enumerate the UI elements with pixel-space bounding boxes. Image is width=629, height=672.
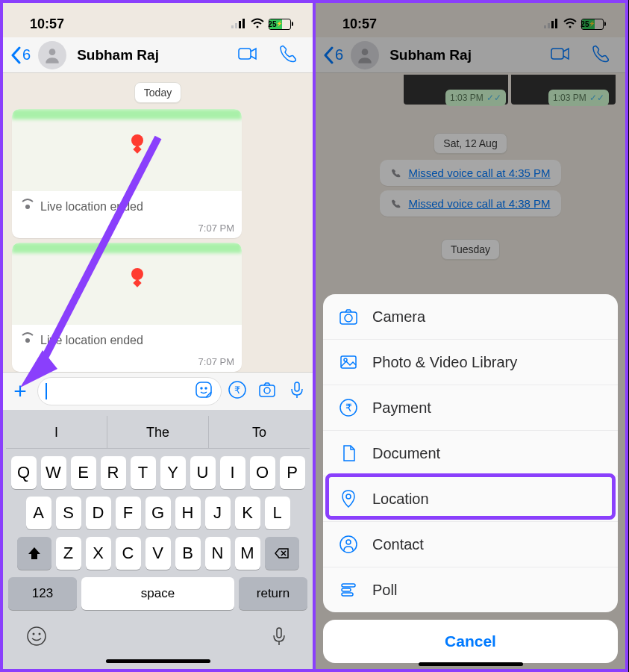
svg-point-28 — [345, 314, 352, 322]
home-indicator[interactable] — [419, 662, 523, 666]
key-a[interactable]: A — [26, 497, 51, 529]
predictive-text[interactable]: The — [107, 416, 209, 448]
key-d[interactable]: D — [86, 497, 111, 529]
key-i[interactable]: I — [220, 456, 245, 489]
sheet-item-document[interactable]: Document — [323, 431, 618, 476]
map-preview — [12, 243, 242, 325]
svg-rect-19 — [277, 628, 281, 638]
key-l[interactable]: L — [265, 497, 290, 529]
location-text: Live location ended — [40, 334, 143, 347]
svg-point-6 — [25, 205, 30, 209]
predictive-text[interactable]: I — [6, 416, 107, 448]
status-bar: 10:57 25⚡ — [3, 3, 313, 37]
svg-rect-5 — [239, 49, 251, 59]
key-p[interactable]: P — [280, 456, 305, 489]
sheet-item-poll[interactable]: Poll — [323, 567, 618, 612]
camera-button[interactable] — [257, 380, 277, 402]
message-time: 7:07 PM — [12, 356, 242, 372]
key-u[interactable]: U — [190, 456, 216, 489]
map-preview — [12, 109, 242, 191]
svg-rect-15 — [295, 382, 299, 391]
svg-rect-2 — [239, 21, 241, 28]
message-input[interactable] — [37, 377, 222, 405]
shift-key[interactable] — [17, 537, 51, 570]
chat-header: 6 Subham Raj — [3, 37, 313, 73]
key-m[interactable]: M — [235, 537, 260, 570]
numbers-key[interactable]: 123 — [8, 577, 77, 610]
key-z[interactable]: Z — [56, 537, 81, 570]
key-o[interactable]: O — [250, 456, 275, 489]
location-text: Live location ended — [40, 200, 143, 214]
svg-rect-0 — [231, 25, 234, 28]
chat-area[interactable]: Today Live location ended 7:07 PM Live l… — [3, 73, 313, 372]
mic-button[interactable] — [287, 380, 307, 402]
key-k[interactable]: K — [235, 497, 260, 529]
keyboard[interactable]: I The To QWERTYUIOP ASDFGHJKL ZXCVBNM 12… — [3, 410, 313, 669]
key-b[interactable]: B — [175, 537, 201, 570]
sheet-item-library[interactable]: Photo & Video Library — [323, 340, 618, 385]
key-r[interactable]: R — [101, 456, 126, 489]
space-key[interactable]: space — [81, 577, 234, 610]
key-w[interactable]: W — [41, 456, 66, 489]
key-v[interactable]: V — [145, 537, 171, 570]
return-key[interactable]: return — [239, 577, 307, 610]
key-h[interactable]: H — [175, 497, 201, 529]
back-count: 6 — [22, 46, 31, 63]
svg-rect-37 — [342, 588, 351, 591]
payment-button[interactable]: ₹ — [228, 380, 247, 402]
svg-point-7 — [25, 338, 30, 343]
emoji-button[interactable] — [25, 625, 48, 650]
key-x[interactable]: X — [86, 537, 111, 570]
svg-point-33 — [346, 494, 351, 499]
key-e[interactable]: E — [71, 456, 96, 489]
key-g[interactable]: G — [145, 497, 171, 529]
live-location-icon — [21, 332, 34, 349]
key-f[interactable]: F — [116, 497, 141, 529]
location-message[interactable]: Live location ended 7:07 PM — [12, 243, 242, 372]
contact-name[interactable]: Subham Raj — [77, 47, 159, 63]
svg-point-4 — [49, 49, 56, 55]
key-s[interactable]: S — [56, 497, 81, 529]
svg-point-17 — [33, 633, 35, 635]
sheet-item-contact[interactable]: Contact — [323, 522, 618, 567]
message-time: 7:07 PM — [12, 223, 242, 238]
svg-point-18 — [39, 633, 41, 635]
svg-point-16 — [28, 627, 46, 645]
cellular-icon — [231, 16, 246, 32]
svg-point-35 — [346, 540, 351, 544]
dictation-button[interactable] — [268, 625, 290, 650]
video-call-button[interactable] — [237, 43, 259, 68]
sheet-item-location[interactable]: Location — [323, 476, 618, 522]
voice-call-button[interactable] — [277, 43, 299, 68]
key-t[interactable]: T — [131, 456, 156, 489]
key-n[interactable]: N — [205, 537, 231, 570]
live-location-icon — [21, 199, 34, 215]
sheet-item-camera[interactable]: Camera — [323, 294, 618, 340]
backspace-key[interactable] — [265, 537, 299, 570]
date-separator: Today — [134, 82, 181, 103]
message-input-bar: + ₹ — [3, 372, 313, 410]
battery-icon: 25⚡ — [269, 19, 293, 30]
svg-rect-38 — [342, 593, 353, 596]
avatar[interactable] — [38, 41, 66, 69]
sheet-cancel-button[interactable]: Cancel — [323, 620, 618, 663]
svg-rect-3 — [242, 19, 245, 28]
attach-button[interactable]: + — [9, 379, 31, 404]
svg-point-10 — [205, 388, 207, 389]
svg-text:₹: ₹ — [234, 385, 240, 396]
location-message[interactable]: Live location ended 7:07 PM — [12, 109, 242, 238]
status-time: 10:57 — [30, 16, 64, 32]
key-y[interactable]: Y — [160, 456, 186, 489]
svg-rect-36 — [342, 584, 355, 587]
home-indicator[interactable] — [106, 659, 210, 663]
key-q[interactable]: Q — [11, 456, 37, 489]
svg-text:₹: ₹ — [345, 402, 352, 414]
sticker-button[interactable] — [194, 380, 213, 402]
predictive-text[interactable]: To — [209, 416, 310, 448]
key-c[interactable]: C — [116, 537, 141, 570]
attachment-action-sheet: Camera Photo & Video Library ₹ Payment D… — [323, 294, 618, 663]
back-button[interactable]: 6 — [10, 46, 31, 64]
key-j[interactable]: J — [205, 497, 231, 529]
wifi-icon — [250, 16, 265, 32]
sheet-item-payment[interactable]: ₹ Payment — [323, 385, 618, 431]
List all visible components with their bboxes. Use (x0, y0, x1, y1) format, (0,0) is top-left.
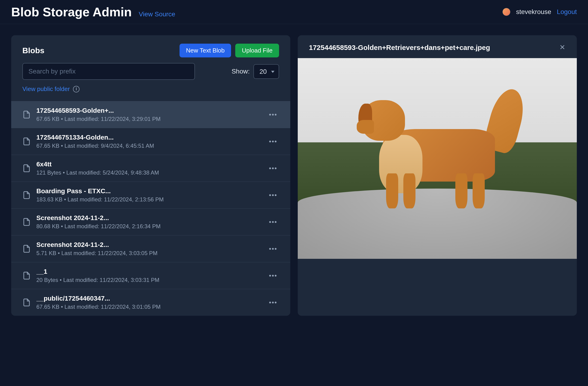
header-right: stevekrouse Logout (503, 8, 577, 16)
blobs-actions: New Text Blob Upload File (180, 44, 279, 57)
blob-meta: 67.65 KB • Last modified: 9/4/2024, 6:45… (36, 143, 262, 149)
search-row: Show: 20 (11, 63, 290, 85)
blobs-panel-header: Blobs New Text Blob Upload File (11, 44, 290, 63)
blob-name: __public/17254460347... (36, 295, 262, 302)
blob-meta: 20 Bytes • Last modified: 11/22/2024, 3:… (36, 277, 262, 283)
file-icon (22, 297, 31, 308)
close-icon (559, 44, 566, 50)
blob-meta: 67.65 KB • Last modified: 11/22/2024, 3:… (36, 116, 262, 122)
blob-meta: 80.68 KB • Last modified: 11/22/2024, 2:… (36, 223, 262, 230)
blob-more-button[interactable]: ••• (267, 189, 279, 201)
logout-link[interactable]: Logout (557, 8, 577, 16)
file-icon (22, 136, 31, 147)
blob-more-button[interactable]: ••• (267, 109, 279, 120)
blob-info: Screenshot 2024-11-2... 80.68 KB • Last … (36, 214, 262, 230)
blob-list: 172544658593-Golden+... 67.65 KB • Last … (11, 101, 290, 316)
blob-more-button[interactable]: ••• (267, 270, 279, 281)
search-input[interactable] (22, 63, 195, 80)
new-text-blob-button[interactable]: New Text Blob (180, 44, 231, 57)
show-label: Show: (231, 68, 250, 75)
blob-name: 1725446751334-Golden... (36, 134, 262, 141)
preview-filename: 172544658593-Golden+Retrievers+dans+pet+… (309, 44, 490, 52)
blob-item[interactable]: Screenshot 2024-11-2... 80.68 KB • Last … (11, 208, 290, 235)
public-folder-row: View public folder i (11, 85, 290, 101)
app-title: Blob Storage Admin (11, 5, 132, 19)
file-icon (22, 190, 31, 200)
blob-info: 6x4tt 121 Bytes • Last modified: 5/24/20… (36, 160, 262, 176)
file-icon (22, 217, 31, 227)
upload-file-button[interactable]: Upload File (235, 44, 279, 57)
blob-info: Boarding Pass - ETXC... 183.63 KB • Last… (36, 187, 262, 203)
blob-meta: 5.71 KB • Last modified: 11/22/2024, 3:0… (36, 250, 262, 256)
show-select[interactable]: 20 (253, 64, 279, 79)
blob-meta: 121 Bytes • Last modified: 5/24/2024, 9:… (36, 169, 262, 176)
preview-panel: 172544658593-Golden+Retrievers+dans+pet+… (298, 35, 577, 316)
blob-item[interactable]: Boarding Pass - ETXC... 183.63 KB • Last… (11, 182, 290, 208)
blob-info: __public/17254460347... 67.65 KB • Last … (36, 295, 262, 310)
blob-info: Screenshot 2024-11-2... 5.71 KB • Last m… (36, 241, 262, 256)
user-avatar[interactable] (503, 8, 510, 16)
info-icon[interactable]: i (73, 86, 80, 92)
preview-header: 172544658593-Golden+Retrievers+dans+pet+… (298, 41, 577, 58)
blob-more-button[interactable]: ••• (267, 136, 279, 147)
blob-meta: 67.65 KB • Last modified: 11/22/2024, 3:… (36, 304, 262, 310)
file-icon (22, 271, 31, 281)
preview-image (298, 58, 577, 259)
blob-info: __1 20 Bytes • Last modified: 11/22/2024… (36, 268, 262, 283)
blob-item[interactable]: 1725446751334-Golden... 67.65 KB • Last … (11, 128, 290, 155)
blobs-title: Blobs (22, 46, 44, 55)
main-layout: Blobs New Text Blob Upload File Show: 20… (0, 24, 588, 327)
view-source-link[interactable]: View Source (139, 10, 175, 18)
blob-name: 6x4tt (36, 160, 262, 168)
app-header: Blob Storage Admin View Source stevekrou… (0, 0, 588, 24)
blob-info: 172544658593-Golden+... 67.65 KB • Last … (36, 107, 262, 122)
blob-more-button[interactable]: ••• (267, 243, 279, 254)
header-left: Blob Storage Admin View Source (11, 5, 175, 19)
file-icon (22, 244, 31, 254)
blob-name: 172544658593-Golden+... (36, 107, 262, 114)
blob-meta: 183.63 KB • Last modified: 11/22/2024, 2… (36, 196, 262, 203)
file-icon (22, 110, 31, 120)
username-label: stevekrouse (516, 8, 551, 16)
file-icon (22, 163, 31, 173)
blob-item[interactable]: __1 20 Bytes • Last modified: 11/22/2024… (11, 262, 290, 289)
blob-more-button[interactable]: ••• (267, 163, 279, 174)
blob-more-button[interactable]: ••• (267, 216, 279, 227)
blob-item[interactable]: 6x4tt 121 Bytes • Last modified: 5/24/20… (11, 155, 290, 182)
show-group: Show: 20 (231, 64, 279, 79)
blob-name: Screenshot 2024-11-2... (36, 241, 262, 249)
blob-item[interactable]: Screenshot 2024-11-2... 5.71 KB • Last m… (11, 235, 290, 262)
blob-name: Screenshot 2024-11-2... (36, 214, 262, 222)
blobs-panel: Blobs New Text Blob Upload File Show: 20… (11, 35, 290, 316)
show-select-wrapper: 20 (253, 64, 279, 79)
blob-item[interactable]: 172544658593-Golden+... 67.65 KB • Last … (11, 101, 290, 128)
blob-more-button[interactable]: ••• (267, 297, 279, 308)
blob-info: 1725446751334-Golden... 67.65 KB • Last … (36, 134, 262, 149)
blob-name: Boarding Pass - ETXC... (36, 187, 262, 195)
view-public-folder-link[interactable]: View public folder (22, 85, 70, 93)
blob-name: __1 (36, 268, 262, 275)
close-preview-button[interactable] (559, 44, 566, 52)
blob-item[interactable]: __public/17254460347... 67.65 KB • Last … (11, 289, 290, 316)
image-content (298, 58, 577, 259)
◆ ◆ ◆
**Exercise**.
The string "more" may appear in lines of the entries above. Say how many such lines there are, as a number only.

**Answer**.
8